Exercise details: Without pictures, repeat exactly the lines from the one containing "Neue Studiengänge: Smarte" through the end of the entries.

--- START ---

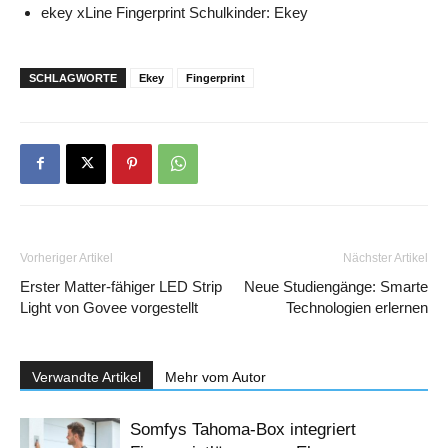
ekey xLine Fingerprint Schulkinder: Ekey
SCHLAGWORTE
Ekey
Fingerprint
Vorheriger Artikel
Nächster Artikel
Erster Matter-fähiger LED Strip
Neue Studiengänge: Smarte
Light von Govee vorgestellt
Technologien erlernen
Verwandte Artikel
Mehr vom Autor
Somfys Tahoma-Box integriert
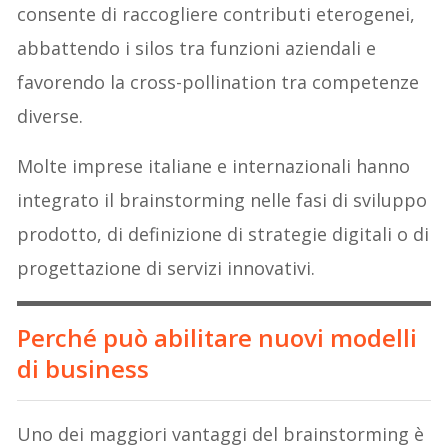
consente di raccogliere contributi eterogenei,
abbattendo i silos tra funzioni aziendali e
favorendo la cross-pollination tra competenze
diverse.
Molte imprese italiane e internazionali hanno
integrato il brainstorming nelle fasi di sviluppo
prodotto, di definizione di strategie digitali o di
progettazione di servizi innovativi.
Perché può abilitare nuovi modelli
di business
Uno dei maggiori vantaggi del brainstorming è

--- END ---

Response to the task:
Neue Studiengänge: Smarte
Light von Govee vorgestellt
Technologien erlernen
Verwandte Artikel
Mehr vom Autor
Somfys Tahoma-Box integriert
consente di raccogliere contributi eterogenei,
abbattendo i silos tra funzioni aziendali e
favorendo la cross-pollination tra competenze
diverse.
Molte imprese italiane e internazionali hanno
integrato il brainstorming nelle fasi di sviluppo
prodotto, di definizione di strategie digitali o di
progettazione di servizi innovativi.
Perché può abilitare nuovi modelli
di business
Uno dei maggiori vantaggi del brainstorming è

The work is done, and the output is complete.